Ассоциативные связи между различными коммуникативными фрагментами могут быть прямыми либо опосредованными, двусторонними либо многосторонними и многонаправленными. Они могут иметь разную степень очевидности и интенсивности — от почти полного слияния, при котором два близкородственных стационарных выражения мерцают в качестве модификаций некоего совокупного образа, до далеких, едва намечаемых ассоциативных притяжений, становящихся заметными лишь при наличии определенных благоприятных условий. Каждый раз, когда говорящий соприкасается с каким-либо КФ в своей языковой деятельности, это соприкосновение немедленно отзывается ассоциативным напоминанием о целом ряде других КФ, так или иначе с ним сопряженных в его языковой памяти. Эта ассоциативная среда, в окружении которой фрагмент выступает в данном акте языковой деятельности, определяет и его собственную судьбу в этом акте (то есть то, какое он в нем займет место и каким при этом подвергнется модификациям), и те последствия, которые будет иметь его употребление в масштабах коммуникативного целого: те проспективные и ретроспективные влияния, которые будут расходиться от этого выражения, точно круги по воде, на всем пространстве данного коммуникативного действия.

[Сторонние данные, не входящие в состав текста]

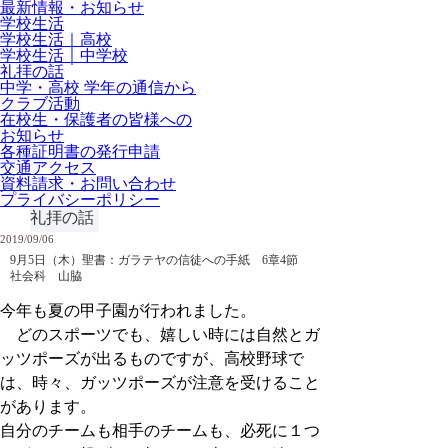
最新情報・お知らせ
学校生活
学校生活｜高校
学校生活｜中学校
礼拝の話
中学・高校 学年の通信から
クラブ活動
在校生・保護者の皆様への
お知らせ
各種証明書の発行申請
交通アクセス
資料請求・お問い合わせ
プライバシーポリシー
礼拝の話
2019/09/06
9月5日（木）聖書：ガラテヤの信徒への手紙 6章4節
社会科 山脇
今年も夏の甲子園が行われました。
どのスポーツでも、嬉しい時には自然とガ
ッツポーズが出るものですが、高校野球で
は、時々、ガッツポーズが注意を受けること
があります。
自分のチームも相手のチームも、必死に１つ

Я уже говорил о том, что языковая память представляется мне в образе некоей «суперкубистической» композиции, грандиозно многомерной, различные частицы которой просвечивают и отражаются друг в друге в бесчисленном множестве разных направлений, причем эти взаимные отражения имеют подвижно-мерцающий характер. Чтобы описать хотя бы с минимальной степенью обстоятельности типичные фигуры и их перестроения, возникающие в этом п-мерном калейдоскопе, и получающиеся в результате эффекты, потребовалась бы по меньшей мере еще одна книга. В этой главе я попытаюсь, нисколько не претендуя на подобную обстоятельность, лишь наметить некоторые параметры, представляющиеся мне существенными для такого описания.
1. Рассмотрим прежде всего вопрос о конститутивных признаках, на основе которых могут возникать ассоциативные сопряжения между коммуникативными фрагментами. Следует подчеркнуть бесконечное, никоим образом твердо не регламентируемое разнообразие путей и признаков, по которым и на основании которых процессы ассоциативных сопряжении развертываются в языковом мышлении говорящих. Эффект сопряженности двух или нескольких КФ может возникнуть на основании сходства их звуковой и/или графической формы, либо их предметного значения, либо каких-то общих свойств того образного отклика, который они вызывают в представлении; на основании принадлежности к одной тематической, ситуативной, сюжетной, жанровой сфере; на основании способности пробуждать сходные реминисценции[105]. Сама степень этого сходства может быть различной — от очевидного параллелизма формы и смысла до маргинальных, почти случайных общих деталей, которые, однако, могут при каких-то благоприятных обстоятельствах обратить на себя внимание говорящего и вызвать ассоциативное наслоение соответствующих выражений в его языковых преставлениях[106].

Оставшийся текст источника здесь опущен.